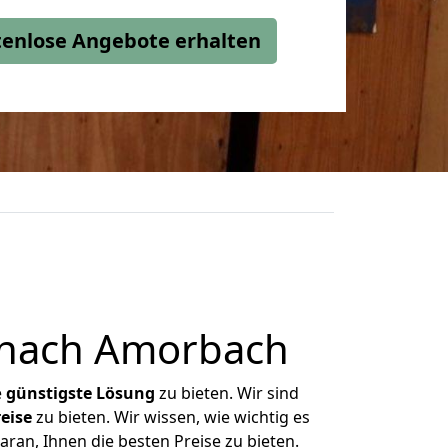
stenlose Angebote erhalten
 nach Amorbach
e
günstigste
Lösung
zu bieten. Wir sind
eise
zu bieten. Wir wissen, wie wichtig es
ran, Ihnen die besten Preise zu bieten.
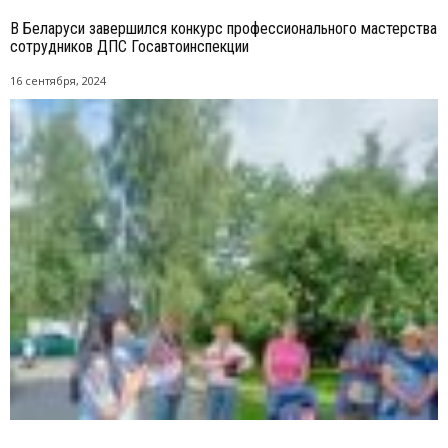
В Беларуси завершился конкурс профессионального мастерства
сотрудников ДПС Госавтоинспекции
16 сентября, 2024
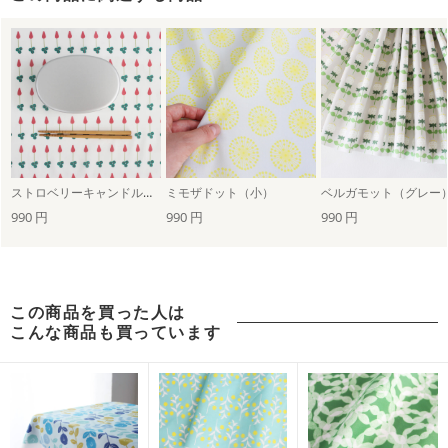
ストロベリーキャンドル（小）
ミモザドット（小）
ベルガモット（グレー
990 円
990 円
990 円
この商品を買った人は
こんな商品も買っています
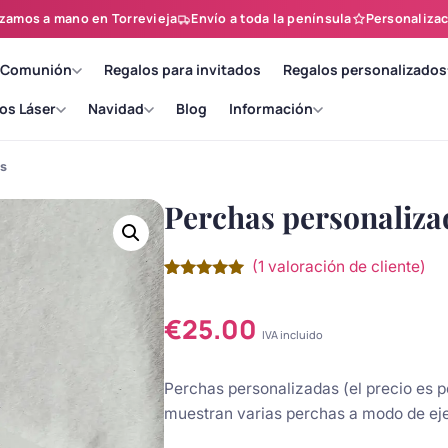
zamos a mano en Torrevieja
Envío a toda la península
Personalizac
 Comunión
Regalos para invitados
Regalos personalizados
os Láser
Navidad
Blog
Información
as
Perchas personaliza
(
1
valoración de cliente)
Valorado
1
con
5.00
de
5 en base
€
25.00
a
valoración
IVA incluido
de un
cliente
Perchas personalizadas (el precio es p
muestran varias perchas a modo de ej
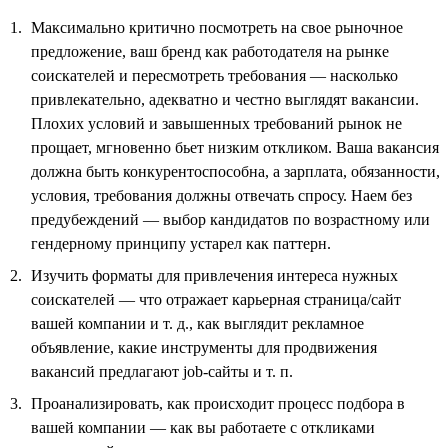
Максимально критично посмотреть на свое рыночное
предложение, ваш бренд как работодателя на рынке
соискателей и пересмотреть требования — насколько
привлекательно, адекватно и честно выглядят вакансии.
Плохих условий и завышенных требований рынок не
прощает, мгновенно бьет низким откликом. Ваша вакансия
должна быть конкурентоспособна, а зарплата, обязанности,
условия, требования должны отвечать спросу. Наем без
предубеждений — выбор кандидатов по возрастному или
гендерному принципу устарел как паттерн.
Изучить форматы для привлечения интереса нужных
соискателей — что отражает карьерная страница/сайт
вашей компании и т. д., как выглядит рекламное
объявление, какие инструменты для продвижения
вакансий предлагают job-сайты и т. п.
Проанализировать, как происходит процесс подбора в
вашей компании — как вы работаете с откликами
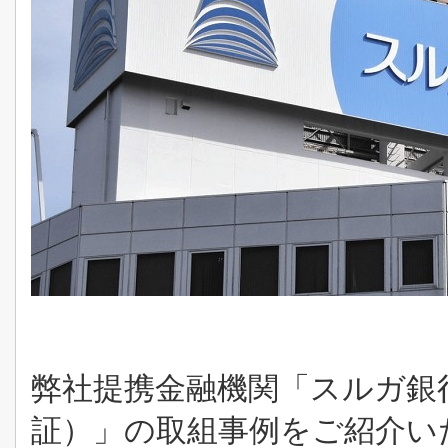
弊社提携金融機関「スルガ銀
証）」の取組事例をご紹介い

****

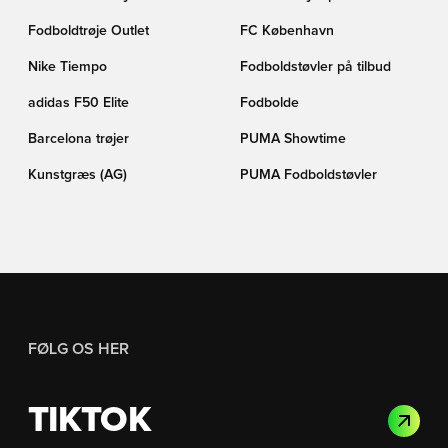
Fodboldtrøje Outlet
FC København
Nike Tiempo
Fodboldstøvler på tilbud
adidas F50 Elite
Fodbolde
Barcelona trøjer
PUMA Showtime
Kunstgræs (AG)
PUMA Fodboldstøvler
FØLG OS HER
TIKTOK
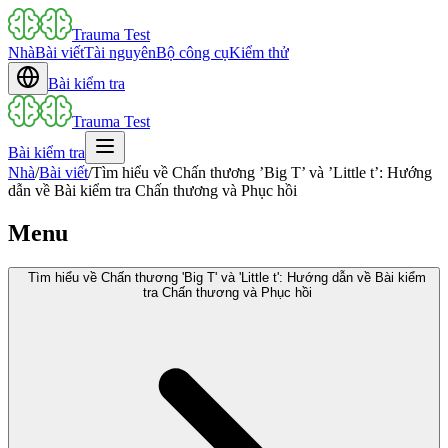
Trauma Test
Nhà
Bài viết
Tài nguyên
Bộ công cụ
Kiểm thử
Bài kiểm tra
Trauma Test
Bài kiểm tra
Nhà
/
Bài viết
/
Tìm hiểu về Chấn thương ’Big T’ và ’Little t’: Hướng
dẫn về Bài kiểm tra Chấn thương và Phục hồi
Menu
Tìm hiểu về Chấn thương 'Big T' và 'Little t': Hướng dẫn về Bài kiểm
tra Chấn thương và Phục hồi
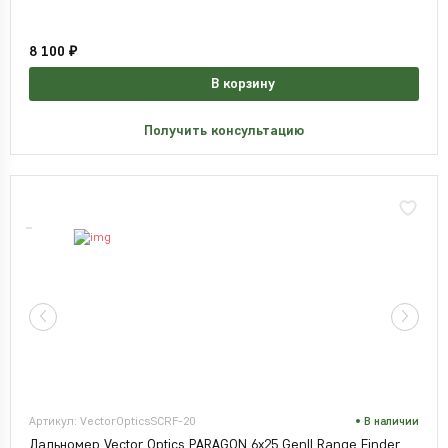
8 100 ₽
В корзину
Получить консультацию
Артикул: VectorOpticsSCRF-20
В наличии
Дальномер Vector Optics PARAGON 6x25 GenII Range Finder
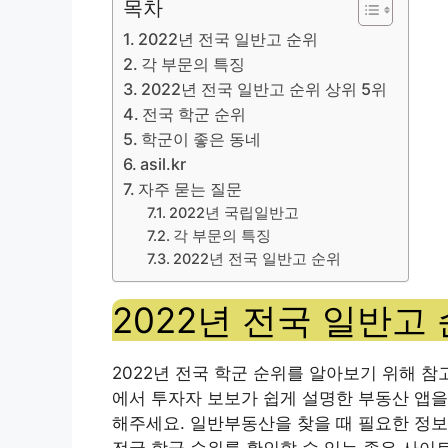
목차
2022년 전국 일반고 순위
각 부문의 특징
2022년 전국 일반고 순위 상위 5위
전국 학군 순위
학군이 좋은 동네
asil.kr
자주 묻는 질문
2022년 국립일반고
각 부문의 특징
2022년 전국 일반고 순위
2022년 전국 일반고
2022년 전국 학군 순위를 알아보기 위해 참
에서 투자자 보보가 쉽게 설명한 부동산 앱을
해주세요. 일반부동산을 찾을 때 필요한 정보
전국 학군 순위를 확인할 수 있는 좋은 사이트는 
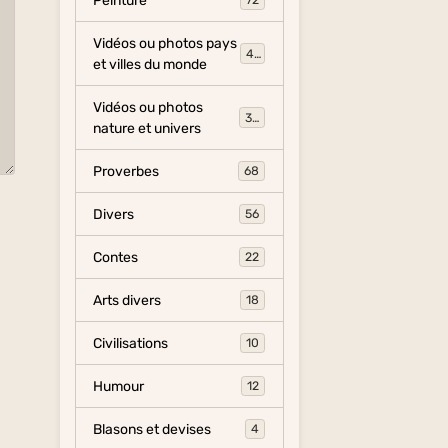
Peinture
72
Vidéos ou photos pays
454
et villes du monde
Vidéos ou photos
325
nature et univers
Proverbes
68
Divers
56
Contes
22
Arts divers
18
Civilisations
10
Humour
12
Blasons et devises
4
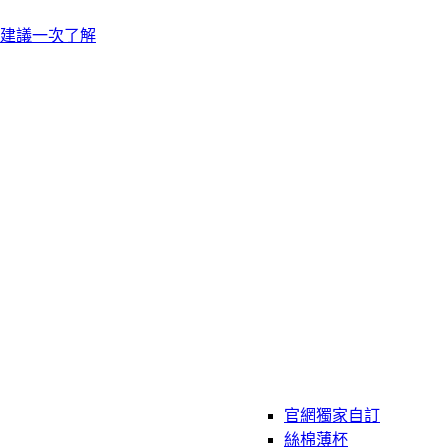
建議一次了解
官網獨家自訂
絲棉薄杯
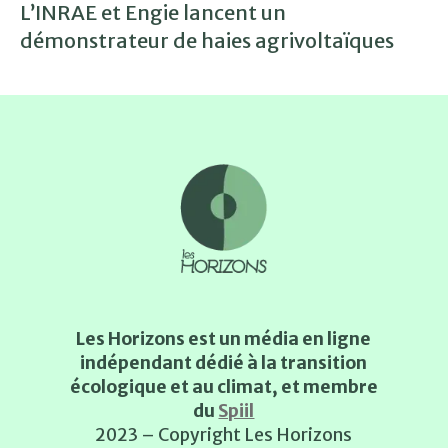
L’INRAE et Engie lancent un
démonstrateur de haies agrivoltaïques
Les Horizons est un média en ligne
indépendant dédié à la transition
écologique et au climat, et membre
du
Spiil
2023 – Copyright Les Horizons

****

- [ASSIGNMENT]
Set the pictures aside and retype exactly the lines above from the line with "Envío a toda la península" to the line with "Максимально критично посмотреть", both included, adding no others.

- [RESULT OF THIS EXERCISE]
Envío a toda la península
Personalizac
 Comunión
Regalos para invitados
Regalos personalizados
os Láser
Navidad
Blog
Información
as
Perchas personaliza
(
1
valoración de cliente)
Valorado
1
con
5.00
de
5 en base
€
25.00
a
valoración
IVA incluido
de un
cliente
Perchas personalizadas (el precio es p
muestran varias perchas a modo de ej
Максимально критично посмотреть на свое рыночное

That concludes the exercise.